You are given a string letters made of N English letters. Count the number of different letters that appear in both uppercase and lowercase where all lowercase occurrences of the given letter appear before any uppercase occurrence.

For example, for letters = "aaAbcCABBc" the answer is 2. The condition is met for letters 'a' and 'b', but not for 'c'.

Write a function:

function solution(letters);

that, given a string letters, returns the number of different letters fulfilling the conditions above.

Examples:

  1. Given letters "aaAbcCABBc", the function should return 2, as explained above.

  2. Given letters "xyzXYZabcABC", the function should return 6.

  3. Given letters "ABCabcAefG", the function should return 0.

Write an efficient algorithm for the following assumptions:

N is an integer within the range [1..100,000);

string letters is made only of letters (a-z and/or A-Z).

I wrote the following code but the third edge case kept of failing. It returned 1 instead of zero.

Here are the three test cases:
aaAbcCABBc // Output: 2
xyzXYZabcABC // Output: 6
ABCabcAefG // Output: 0

func ssolution(_ letters: String) -> Int {
    var seenLowercase = Set<Character>() // Stores seen lowercase letters
    var count = 0

    for (index, char) in letters.enumerated() {
        let lowercaseChar = char.lowercased().first!

        if char.isLowercase {
            // If lowercase, check if already seen uppercase
            if seenLowercase.contains(lowercaseChar) {
                continue
            } else {
                // Track all seen lowercase letters, even for the first encounter
                seenLowercase.insert(lowercaseChar)
            }
        } else {
            // If uppercase, check if corresponding lowercase exists after its position
            let restOfArray = letters.suffix(from: letters.index(letters.startIndex, offsetBy: index + 1))

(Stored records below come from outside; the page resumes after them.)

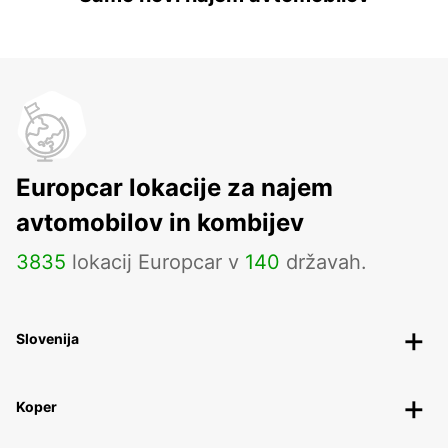
Europcar lokacije za najem
avtomobilov in kombijev
3835
lokacij Europcar v
140
državah.
Slovenija
Koper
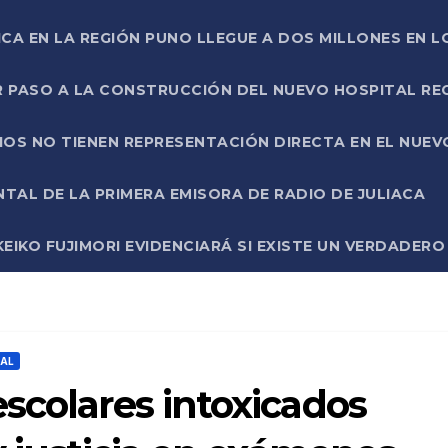
ICA EN LA REGIÓN PUNO LLEGUE A DOS MILLONES EN L
R PASO A LA CONSTRUCCIÓN DEL NUEVO HOSPITAL R
RIOS NO TIENEN REPRESENTACIÓN DIRECTA EN EL NUE
AL DE LA PRIMERA EMISORA DE RADIO DE JULIACA
EIKO FUJIMORI EVIDENCIARÁ SI EXISTE UN VERDADER
NAL
scolares intoxicados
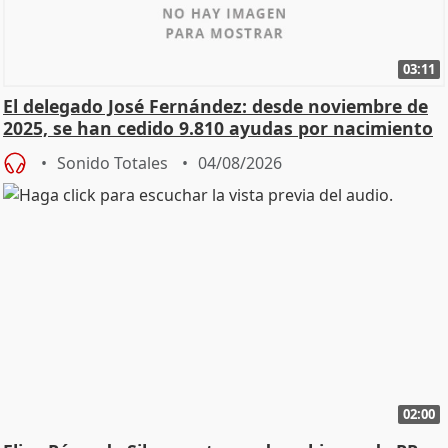
03:11
El delegado José Fernández: desde noviembre de
2025, se han cedido 9.810 ayudas por nacimiento
Sonido Totales
04/08/2026
02:00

            if !restOfArray.contains(lowercaseChar) {
                count += 1 // Valid case, increment count
                seenLowercase.remove(lowercaseChar) // Remove lowercase as seen
                continue
            } else if restOfArray.contains(lowercaseChar) {
                continue
            }
        }
        print(seenLowercase)
    }

    return count
}

// Test cases
print(ssolution("aaAbcCABBc"))  // Output: 2
print(ssolution("xyzXYZabcABC")) // Output: 6
print(ssolution("ABCabcAefG"))   // Output: 0


func ssolution(_ letters: String) -> Int {
    var seenLowercase = Set<Character>() // Stores seen lowercase letters
    var count = 0

    for (index, char) in letters.enumerated() {
        let lowercaseChar = char.lowercased().first!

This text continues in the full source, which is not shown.